Page layout parsing data
○ ○ ○ ○ ○ ○ ○
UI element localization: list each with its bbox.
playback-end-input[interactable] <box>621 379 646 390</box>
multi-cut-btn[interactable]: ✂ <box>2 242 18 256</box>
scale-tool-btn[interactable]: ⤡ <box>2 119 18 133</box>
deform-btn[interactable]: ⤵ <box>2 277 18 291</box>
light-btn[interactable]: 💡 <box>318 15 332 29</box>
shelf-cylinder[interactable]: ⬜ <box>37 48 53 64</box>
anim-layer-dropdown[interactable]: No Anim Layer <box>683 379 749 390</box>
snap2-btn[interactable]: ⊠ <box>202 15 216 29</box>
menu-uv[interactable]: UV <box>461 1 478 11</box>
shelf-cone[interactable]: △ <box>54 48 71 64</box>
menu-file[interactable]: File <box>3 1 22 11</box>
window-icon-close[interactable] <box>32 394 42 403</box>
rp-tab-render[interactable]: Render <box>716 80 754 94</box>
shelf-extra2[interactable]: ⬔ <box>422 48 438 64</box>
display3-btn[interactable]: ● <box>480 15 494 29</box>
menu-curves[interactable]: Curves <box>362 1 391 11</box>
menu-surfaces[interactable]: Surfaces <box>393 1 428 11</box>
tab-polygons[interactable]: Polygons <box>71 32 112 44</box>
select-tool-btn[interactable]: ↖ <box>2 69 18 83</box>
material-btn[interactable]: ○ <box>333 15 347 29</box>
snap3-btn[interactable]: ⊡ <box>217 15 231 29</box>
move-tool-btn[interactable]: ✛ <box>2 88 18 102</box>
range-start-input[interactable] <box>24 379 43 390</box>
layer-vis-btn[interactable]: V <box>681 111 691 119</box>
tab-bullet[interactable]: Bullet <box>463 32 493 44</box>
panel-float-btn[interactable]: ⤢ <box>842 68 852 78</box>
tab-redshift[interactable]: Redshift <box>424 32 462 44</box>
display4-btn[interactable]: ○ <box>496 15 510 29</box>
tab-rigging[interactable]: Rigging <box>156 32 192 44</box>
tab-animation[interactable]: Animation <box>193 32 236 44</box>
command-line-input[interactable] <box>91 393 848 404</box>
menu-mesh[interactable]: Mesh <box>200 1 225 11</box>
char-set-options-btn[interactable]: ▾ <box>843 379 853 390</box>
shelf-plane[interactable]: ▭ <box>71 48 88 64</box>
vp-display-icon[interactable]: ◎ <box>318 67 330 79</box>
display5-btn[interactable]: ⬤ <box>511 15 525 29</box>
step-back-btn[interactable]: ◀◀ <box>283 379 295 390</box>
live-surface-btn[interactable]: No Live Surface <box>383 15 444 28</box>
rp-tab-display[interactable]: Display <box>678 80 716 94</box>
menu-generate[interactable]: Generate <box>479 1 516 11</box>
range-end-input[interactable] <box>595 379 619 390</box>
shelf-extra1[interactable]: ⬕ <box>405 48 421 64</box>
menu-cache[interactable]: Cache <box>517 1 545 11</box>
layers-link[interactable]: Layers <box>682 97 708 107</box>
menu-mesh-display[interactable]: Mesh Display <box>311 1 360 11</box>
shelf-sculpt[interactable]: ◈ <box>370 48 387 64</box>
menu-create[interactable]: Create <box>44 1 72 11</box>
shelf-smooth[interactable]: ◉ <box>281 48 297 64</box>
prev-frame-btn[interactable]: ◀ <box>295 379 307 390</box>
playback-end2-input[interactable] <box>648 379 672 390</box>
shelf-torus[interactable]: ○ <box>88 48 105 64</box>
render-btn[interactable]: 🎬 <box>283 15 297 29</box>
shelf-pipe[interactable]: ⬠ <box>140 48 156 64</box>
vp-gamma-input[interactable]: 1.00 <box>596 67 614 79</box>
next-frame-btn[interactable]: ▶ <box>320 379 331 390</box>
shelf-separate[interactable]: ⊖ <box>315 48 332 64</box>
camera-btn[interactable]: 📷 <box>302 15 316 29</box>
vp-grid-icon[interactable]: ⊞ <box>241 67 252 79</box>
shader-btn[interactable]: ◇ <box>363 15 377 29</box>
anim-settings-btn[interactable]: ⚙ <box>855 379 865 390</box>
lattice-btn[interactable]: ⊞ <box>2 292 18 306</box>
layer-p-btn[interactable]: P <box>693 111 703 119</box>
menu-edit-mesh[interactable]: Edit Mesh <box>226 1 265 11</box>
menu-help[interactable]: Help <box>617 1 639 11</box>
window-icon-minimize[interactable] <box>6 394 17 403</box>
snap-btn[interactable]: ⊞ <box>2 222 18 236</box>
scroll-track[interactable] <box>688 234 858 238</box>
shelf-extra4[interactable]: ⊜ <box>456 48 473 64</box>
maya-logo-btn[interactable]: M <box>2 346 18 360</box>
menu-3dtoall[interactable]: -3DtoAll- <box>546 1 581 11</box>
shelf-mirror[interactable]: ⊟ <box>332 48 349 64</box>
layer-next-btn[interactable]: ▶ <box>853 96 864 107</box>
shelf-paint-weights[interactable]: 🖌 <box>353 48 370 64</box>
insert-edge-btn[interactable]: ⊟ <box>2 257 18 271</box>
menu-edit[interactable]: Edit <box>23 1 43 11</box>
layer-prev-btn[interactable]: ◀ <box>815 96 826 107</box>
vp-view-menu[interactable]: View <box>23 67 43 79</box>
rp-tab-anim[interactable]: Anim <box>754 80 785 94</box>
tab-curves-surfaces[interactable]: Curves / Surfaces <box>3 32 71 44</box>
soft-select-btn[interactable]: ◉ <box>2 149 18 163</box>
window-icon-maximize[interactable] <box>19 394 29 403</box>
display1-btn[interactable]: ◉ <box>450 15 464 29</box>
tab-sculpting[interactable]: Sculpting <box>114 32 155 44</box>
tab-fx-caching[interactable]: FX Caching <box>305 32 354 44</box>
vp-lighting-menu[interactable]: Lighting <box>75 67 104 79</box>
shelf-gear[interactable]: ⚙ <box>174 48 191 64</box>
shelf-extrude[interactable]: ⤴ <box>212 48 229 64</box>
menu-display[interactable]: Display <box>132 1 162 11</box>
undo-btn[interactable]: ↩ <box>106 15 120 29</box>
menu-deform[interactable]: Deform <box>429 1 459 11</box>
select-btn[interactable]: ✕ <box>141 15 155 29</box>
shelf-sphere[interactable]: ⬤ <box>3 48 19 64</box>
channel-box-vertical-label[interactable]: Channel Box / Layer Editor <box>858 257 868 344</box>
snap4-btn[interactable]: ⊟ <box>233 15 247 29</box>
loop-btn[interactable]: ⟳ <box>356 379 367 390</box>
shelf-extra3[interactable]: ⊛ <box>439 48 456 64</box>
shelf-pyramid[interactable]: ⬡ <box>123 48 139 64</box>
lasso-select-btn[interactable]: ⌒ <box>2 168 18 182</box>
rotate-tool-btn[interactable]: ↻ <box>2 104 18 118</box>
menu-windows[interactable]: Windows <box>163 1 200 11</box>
○ ○ ○ ○ ○ ○ ○
A verbatim copy of every entry is required.

REPLY TO THE TASK:
UI element localization: list each with its bbox.
playback-end-input[interactable] <box>621 379 646 390</box>
multi-cut-btn[interactable]: ✂ <box>2 242 18 256</box>
scale-tool-btn[interactable]: ⤡ <box>2 119 18 133</box>
deform-btn[interactable]: ⤵ <box>2 277 18 291</box>
light-btn[interactable]: 💡 <box>318 15 332 29</box>
shelf-cylinder[interactable]: ⬜ <box>37 48 53 64</box>
anim-layer-dropdown[interactable]: No Anim Layer <box>683 379 749 390</box>
snap2-btn[interactable]: ⊠ <box>202 15 216 29</box>
menu-uv[interactable]: UV <box>461 1 478 11</box>
shelf-cone[interactable]: △ <box>54 48 71 64</box>
menu-file[interactable]: File <box>3 1 22 11</box>
window-icon-close[interactable] <box>32 394 42 403</box>
rp-tab-render[interactable]: Render <box>716 80 754 94</box>
shelf-extra2[interactable]: ⬔ <box>422 48 438 64</box>
display3-btn[interactable]: ● <box>480 15 494 29</box>
menu-curves[interactable]: Curves <box>362 1 391 11</box>
menu-surfaces[interactable]: Surfaces <box>393 1 428 11</box>
tab-polygons[interactable]: Polygons <box>71 32 112 44</box>
select-tool-btn[interactable]: ↖ <box>2 69 18 83</box>
material-btn[interactable]: ○ <box>333 15 347 29</box>
snap3-btn[interactable]: ⊡ <box>217 15 231 29</box>
move-tool-btn[interactable]: ✛ <box>2 88 18 102</box>
range-start-input[interactable] <box>24 379 43 390</box>
layer-vis-btn[interactable]: V <box>681 111 691 119</box>
tab-bullet[interactable]: Bullet <box>463 32 493 44</box>
panel-float-btn[interactable]: ⤢ <box>842 68 852 78</box>
tab-redshift[interactable]: Redshift <box>424 32 462 44</box>
display4-btn[interactable]: ○ <box>496 15 510 29</box>
tab-rigging[interactable]: Rigging <box>156 32 192 44</box>
tab-animation[interactable]: Animation <box>193 32 236 44</box>
command-line-input[interactable] <box>91 393 848 404</box>
menu-mesh[interactable]: Mesh <box>200 1 225 11</box>
char-set-options-btn[interactable]: ▾ <box>843 379 853 390</box>
shelf-plane[interactable]: ▭ <box>71 48 88 64</box>
vp-display-icon[interactable]: ◎ <box>318 67 330 79</box>
display5-btn[interactable]: ⬤ <box>511 15 525 29</box>
step-back-btn[interactable]: ◀◀ <box>283 379 295 390</box>
live-surface-btn[interactable]: No Live Surface <box>383 15 444 28</box>
rp-tab-display[interactable]: Display <box>678 80 716 94</box>
menu-generate[interactable]: Generate <box>479 1 516 11</box>
range-end-input[interactable] <box>595 379 619 390</box>
shelf-extra1[interactable]: ⬕ <box>405 48 421 64</box>
menu-cache[interactable]: Cache <box>517 1 545 11</box>
layers-link[interactable]: Layers <box>682 97 708 107</box>
menu-mesh-display[interactable]: Mesh Display <box>311 1 360 11</box>
shelf-sculpt[interactable]: ◈ <box>370 48 387 64</box>
menu-create[interactable]: Create <box>44 1 72 11</box>
shelf-smooth[interactable]: ◉ <box>281 48 297 64</box>
prev-frame-btn[interactable]: ◀ <box>295 379 307 390</box>
playback-end2-input[interactable] <box>648 379 672 390</box>
shelf-torus[interactable]: ○ <box>88 48 105 64</box>
render-btn[interactable]: 🎬 <box>283 15 297 29</box>
shelf-pipe[interactable]: ⬠ <box>140 48 156 64</box>
vp-gamma-input[interactable]: 1.00 <box>596 67 614 79</box>
next-frame-btn[interactable]: ▶ <box>320 379 331 390</box>
shelf-separate[interactable]: ⊖ <box>315 48 332 64</box>
camera-btn[interactable]: 📷 <box>302 15 316 29</box>
vp-grid-icon[interactable]: ⊞ <box>241 67 252 79</box>
shader-btn[interactable]: ◇ <box>363 15 377 29</box>
anim-settings-btn[interactable]: ⚙ <box>855 379 865 390</box>
lattice-btn[interactable]: ⊞ <box>2 292 18 306</box>
layer-p-btn[interactable]: P <box>693 111 703 119</box>
menu-edit-mesh[interactable]: Edit Mesh <box>226 1 265 11</box>
menu-help[interactable]: Help <box>617 1 639 11</box>
window-icon-minimize[interactable] <box>6 394 17 403</box>
snap-btn[interactable]: ⊞ <box>2 222 18 236</box>
scroll-track[interactable] <box>688 234 858 238</box>
shelf-extra4[interactable]: ⊜ <box>456 48 473 64</box>
maya-logo-btn[interactable]: M <box>2 346 18 360</box>
menu-3dtoall[interactable]: -3DtoAll- <box>546 1 581 11</box>
shelf-mirror[interactable]: ⊟ <box>332 48 349 64</box>
layer-next-btn[interactable]: ▶ <box>853 96 864 107</box>
shelf-paint-weights[interactable]: 🖌 <box>353 48 370 64</box>
insert-edge-btn[interactable]: ⊟ <box>2 257 18 271</box>
menu-edit[interactable]: Edit <box>23 1 43 11</box>
layer-prev-btn[interactable]: ◀ <box>815 96 826 107</box>
vp-view-menu[interactable]: View <box>23 67 43 79</box>
rp-tab-anim[interactable]: Anim <box>754 80 785 94</box>
tab-curves-surfaces[interactable]: Curves / Surfaces <box>3 32 71 44</box>
soft-select-btn[interactable]: ◉ <box>2 149 18 163</box>
window-icon-maximize[interactable] <box>19 394 29 403</box>
display1-btn[interactable]: ◉ <box>450 15 464 29</box>
tab-sculpting[interactable]: Sculpting <box>114 32 155 44</box>
tab-fx-caching[interactable]: FX Caching <box>305 32 354 44</box>
vp-lighting-menu[interactable]: Lighting <box>75 67 104 79</box>
shelf-gear[interactable]: ⚙ <box>174 48 191 64</box>
shelf-extrude[interactable]: ⤴ <box>212 48 229 64</box>
menu-display[interactable]: Display <box>132 1 162 11</box>
undo-btn[interactable]: ↩ <box>106 15 120 29</box>
menu-deform[interactable]: Deform <box>429 1 459 11</box>
select-btn[interactable]: ✕ <box>141 15 155 29</box>
shelf-sphere[interactable]: ⬤ <box>3 48 19 64</box>
channel-box-vertical-label[interactable]: Channel Box / Layer Editor <box>858 257 868 344</box>
snap4-btn[interactable]: ⊟ <box>233 15 247 29</box>
loop-btn[interactable]: ⟳ <box>356 379 367 390</box>
shelf-extra3[interactable]: ⊛ <box>439 48 456 64</box>
shelf-pyramid[interactable]: ⬡ <box>123 48 139 64</box>
lasso-select-btn[interactable]: ⌒ <box>2 168 18 182</box>
rotate-tool-btn[interactable]: ↻ <box>2 104 18 118</box>
menu-windows[interactable]: Windows <box>163 1 200 11</box>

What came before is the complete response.